Non c’era più un territorio, non c’era più uno “Stato” e il gruppo si è frammentato. Gruppi, cellule, singoli miliziani hanno iniziato a indossare il cappello dell’Isis senza però rispondere direttamente al nuovo califfo. La costola mediorientale guidata da Al Qurayshi soltanto negli ultimi mesi ha dato inquietanti segni di ripresa. I gruppi africani invece sono stati i più attivi. L’Isis del Grande Sahara, l’Iswap (sigla di Isis dell’Africa occidentale), l’Isis in Mozambico, sono soltanto alcune delle strutture africane del califfato capaci di avanzare nel continente. Poi ci sono state anche le avanzate dell’Isis-K, la costola afghana dell’organizzazione. Una frammentazione che probabilmente adesso, con la morte di Al Qurayshi, sarà ancora più accentuata. L’Isis si muoverà, nell’ambito delle varie sfere territoriali, in modo autonomo. Anche nella stessa Europa, dove sono stati registrati movimenti delle cellule presenti nel Vecchio Continente.

La possibile resa dei conti

Tuttavia il gruppo siro-iracheno è destinato sempre ad avere un ruolo di primario riferimento, anche se più sotto il profilo simbolico che operativo. Il forte sospetto emerso in questi giorni tra i servizi di sicurezza però riguarda la frammentazione tutta interna alla fazione “originaria” dell’Isis. Tra Siria e Iraq, tanto nei nascondigli situati nel deserto quanto nelle carceri sorvegliati dai curdi e dai soldati iracheni, non ci sono solo combattenti provenienti dalla regione mesopotamica. Bensì anche dal Magreb, tunisini in primis. Nel febbraio 2019, un mese prima della caduta di Baghouz, si è combattuta una mini guerra civile tutta interna all’Isis. Un gruppo ben armato e organizzato di miliziani tunisini, algerini e marocchini ha attaccato i fedelissimi di Al Baghdadi e forse lo stesso califfo. I combattenti magrebini avrebbero così portato a galla la propria insofferenza derivante da un senso di emarginazione rispetto ai combattenti siriani e iracheni. La rivolta è stata sedata pochi giorni prima dell’arrivo dei curdi a Baghouz. I principali artefici di quello che il The Guardian all’epoca ha definito “colpo di Stato” contro Al Baghdadi sono stati giustiziati.

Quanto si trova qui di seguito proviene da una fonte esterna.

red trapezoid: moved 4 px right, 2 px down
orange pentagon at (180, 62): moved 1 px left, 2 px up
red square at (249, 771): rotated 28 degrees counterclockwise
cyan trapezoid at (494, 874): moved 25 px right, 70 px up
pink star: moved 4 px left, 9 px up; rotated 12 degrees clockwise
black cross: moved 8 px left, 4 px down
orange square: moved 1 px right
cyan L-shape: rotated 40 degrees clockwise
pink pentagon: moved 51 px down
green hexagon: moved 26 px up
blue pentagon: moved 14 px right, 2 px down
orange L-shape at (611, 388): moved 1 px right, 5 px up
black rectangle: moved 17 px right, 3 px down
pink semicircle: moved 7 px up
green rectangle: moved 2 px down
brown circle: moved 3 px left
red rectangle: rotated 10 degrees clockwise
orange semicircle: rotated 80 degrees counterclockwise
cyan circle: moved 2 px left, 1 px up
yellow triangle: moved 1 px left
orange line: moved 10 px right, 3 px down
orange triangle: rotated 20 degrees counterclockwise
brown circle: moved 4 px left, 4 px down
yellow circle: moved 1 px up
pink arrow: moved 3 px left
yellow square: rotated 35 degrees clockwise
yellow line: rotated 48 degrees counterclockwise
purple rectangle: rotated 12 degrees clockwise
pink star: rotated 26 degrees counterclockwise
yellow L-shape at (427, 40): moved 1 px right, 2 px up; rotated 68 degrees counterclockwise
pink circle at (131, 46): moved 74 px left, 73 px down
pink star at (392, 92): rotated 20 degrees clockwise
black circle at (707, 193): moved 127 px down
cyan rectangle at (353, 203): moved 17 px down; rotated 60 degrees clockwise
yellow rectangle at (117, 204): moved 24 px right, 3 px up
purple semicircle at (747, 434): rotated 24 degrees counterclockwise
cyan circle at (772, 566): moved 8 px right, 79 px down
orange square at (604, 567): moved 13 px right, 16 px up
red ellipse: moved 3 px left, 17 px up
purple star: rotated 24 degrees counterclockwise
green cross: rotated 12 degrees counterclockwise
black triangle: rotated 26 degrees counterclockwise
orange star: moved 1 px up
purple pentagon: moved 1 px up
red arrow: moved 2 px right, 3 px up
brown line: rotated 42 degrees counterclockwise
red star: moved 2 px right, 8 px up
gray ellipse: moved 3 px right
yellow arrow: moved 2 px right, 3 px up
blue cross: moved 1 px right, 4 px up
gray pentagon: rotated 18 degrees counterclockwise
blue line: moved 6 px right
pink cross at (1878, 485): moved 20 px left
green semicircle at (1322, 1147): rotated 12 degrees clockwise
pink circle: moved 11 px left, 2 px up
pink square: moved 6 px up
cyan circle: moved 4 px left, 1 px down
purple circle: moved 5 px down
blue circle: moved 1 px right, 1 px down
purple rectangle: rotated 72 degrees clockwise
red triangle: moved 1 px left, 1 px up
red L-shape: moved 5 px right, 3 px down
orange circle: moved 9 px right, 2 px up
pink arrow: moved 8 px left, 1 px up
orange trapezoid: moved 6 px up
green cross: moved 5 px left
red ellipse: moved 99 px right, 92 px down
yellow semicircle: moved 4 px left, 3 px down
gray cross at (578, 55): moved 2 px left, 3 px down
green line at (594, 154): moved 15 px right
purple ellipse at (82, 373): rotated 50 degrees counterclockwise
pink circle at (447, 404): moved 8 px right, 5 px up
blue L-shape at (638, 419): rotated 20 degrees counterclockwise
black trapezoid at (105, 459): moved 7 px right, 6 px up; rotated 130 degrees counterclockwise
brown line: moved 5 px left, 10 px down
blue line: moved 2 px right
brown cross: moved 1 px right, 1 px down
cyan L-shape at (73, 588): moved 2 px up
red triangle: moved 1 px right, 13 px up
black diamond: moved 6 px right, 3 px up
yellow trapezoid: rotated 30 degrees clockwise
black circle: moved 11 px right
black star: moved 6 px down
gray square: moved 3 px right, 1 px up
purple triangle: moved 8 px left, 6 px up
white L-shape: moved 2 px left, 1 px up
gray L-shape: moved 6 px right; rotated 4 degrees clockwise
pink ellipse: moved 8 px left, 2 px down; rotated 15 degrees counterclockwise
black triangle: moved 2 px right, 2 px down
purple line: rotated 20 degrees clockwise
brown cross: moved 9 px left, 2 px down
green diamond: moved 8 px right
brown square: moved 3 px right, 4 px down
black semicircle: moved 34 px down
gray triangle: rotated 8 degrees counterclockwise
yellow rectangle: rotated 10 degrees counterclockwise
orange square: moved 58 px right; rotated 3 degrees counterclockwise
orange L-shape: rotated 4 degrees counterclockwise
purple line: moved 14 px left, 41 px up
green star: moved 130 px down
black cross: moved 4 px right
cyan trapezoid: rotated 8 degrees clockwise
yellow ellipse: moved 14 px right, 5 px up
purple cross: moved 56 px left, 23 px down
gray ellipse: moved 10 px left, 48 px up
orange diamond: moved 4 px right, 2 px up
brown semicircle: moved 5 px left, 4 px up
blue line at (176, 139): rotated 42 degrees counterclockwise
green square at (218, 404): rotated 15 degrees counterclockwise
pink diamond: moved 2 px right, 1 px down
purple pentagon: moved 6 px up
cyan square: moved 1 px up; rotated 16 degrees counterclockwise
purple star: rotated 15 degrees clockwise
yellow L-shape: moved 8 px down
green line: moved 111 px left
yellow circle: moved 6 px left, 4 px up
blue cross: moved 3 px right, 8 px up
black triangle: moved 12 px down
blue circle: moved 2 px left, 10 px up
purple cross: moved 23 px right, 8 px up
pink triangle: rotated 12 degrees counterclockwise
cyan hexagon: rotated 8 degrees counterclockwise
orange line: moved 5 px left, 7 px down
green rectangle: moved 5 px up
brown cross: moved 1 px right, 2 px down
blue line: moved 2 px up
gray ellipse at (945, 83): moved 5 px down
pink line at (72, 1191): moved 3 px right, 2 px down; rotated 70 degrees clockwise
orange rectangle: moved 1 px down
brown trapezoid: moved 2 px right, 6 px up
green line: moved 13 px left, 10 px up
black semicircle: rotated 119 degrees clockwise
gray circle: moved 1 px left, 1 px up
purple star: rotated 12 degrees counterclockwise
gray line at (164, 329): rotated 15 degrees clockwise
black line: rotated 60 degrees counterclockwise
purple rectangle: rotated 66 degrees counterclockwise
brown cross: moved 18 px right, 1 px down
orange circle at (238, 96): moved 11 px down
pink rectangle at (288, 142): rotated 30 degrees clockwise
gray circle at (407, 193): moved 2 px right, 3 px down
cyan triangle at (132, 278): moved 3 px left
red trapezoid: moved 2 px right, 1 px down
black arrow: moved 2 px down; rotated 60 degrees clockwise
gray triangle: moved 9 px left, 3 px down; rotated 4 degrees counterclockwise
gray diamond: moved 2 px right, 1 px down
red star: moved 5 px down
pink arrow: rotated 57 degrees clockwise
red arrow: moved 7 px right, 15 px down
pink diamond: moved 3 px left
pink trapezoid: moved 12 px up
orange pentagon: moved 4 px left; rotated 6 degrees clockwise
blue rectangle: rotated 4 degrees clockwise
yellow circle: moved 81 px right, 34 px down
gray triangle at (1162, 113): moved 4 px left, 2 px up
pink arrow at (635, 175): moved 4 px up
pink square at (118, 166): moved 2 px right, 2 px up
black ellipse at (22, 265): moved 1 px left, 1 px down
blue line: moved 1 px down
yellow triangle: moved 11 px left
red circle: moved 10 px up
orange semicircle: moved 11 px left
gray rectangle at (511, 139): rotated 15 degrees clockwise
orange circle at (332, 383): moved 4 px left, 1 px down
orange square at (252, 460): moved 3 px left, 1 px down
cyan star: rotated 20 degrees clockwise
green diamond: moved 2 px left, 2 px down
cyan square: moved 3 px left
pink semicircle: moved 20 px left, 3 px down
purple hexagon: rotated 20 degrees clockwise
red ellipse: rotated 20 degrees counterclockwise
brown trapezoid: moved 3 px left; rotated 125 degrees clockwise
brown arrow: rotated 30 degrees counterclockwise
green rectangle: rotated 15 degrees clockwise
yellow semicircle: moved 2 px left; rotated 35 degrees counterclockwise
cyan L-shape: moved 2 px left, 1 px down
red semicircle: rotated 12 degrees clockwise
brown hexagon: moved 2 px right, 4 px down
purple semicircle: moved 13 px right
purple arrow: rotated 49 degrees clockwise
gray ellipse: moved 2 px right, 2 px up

La stessa designazione di Al Qurayshi quale nuovo califfo ha dato una precisa indicazione: tra Siria e Iraq non deve esserci spazio di potere per i miliziani magrebini. L’erede di Al Baghdadi già negli anni precedenti era ben noto per essere contrario alla presenza di terroristi stranieri in Iraq. Quando era detenuto a Camp Bucca, Al Qurayshi è stato un informatore delle forze di sicurezza Usa ed ha rivelato molti dettagli circa le attività dei foreign fighters. L’insofferenza dei combattenti stranieri sarebbe adesso pronta nuovamente ad esplodere. Nelle carceri situate all’interno dei territori controllati dai curdi in Siria, centinaia sono i miliziani magrebini. Altri sono presenti tra i vari nascondigli dove le forze siriane e irachene non riescono a stanare le ultime sacche di resistenza dell’Isis. Ora che il leader è stato ucciso, una nuova guerra tutta interna all’ex califfato potrebbe essere alle porte. Anche perché, come dichiarato alla Bbc da John Alterman, analista del Center for Strategic and International Studies, “la morte di un capo rende i terroristi ancora più paranoici e questo è distruttivo per loro”.

Le prospettive future

Ad ogni modo, l’aspetto dell’Isis per i prossimi anni sarà quello di una ragnatela di gruppi ben ramificati in diverse aree del pianeta e pronti a colpire in qualsiasi momento. In Europa l’attenzione è massima. Il ritorno di alcuni foreign fighters, la possibilità che gruppi si organizzino con maggiore autonomia e la volontà di molte cellule di tornare all’attacco, potrebbero nei prossimi mesi alimentare la tensione anche dalle nostre parti. Pur se senza leader e probabilmente senza una struttura unitaria, l’Isis rimarrà pericoloso. Tanto in medio oriente quanto nel Vecchio Continente, l’allerta non terminerà facilmente.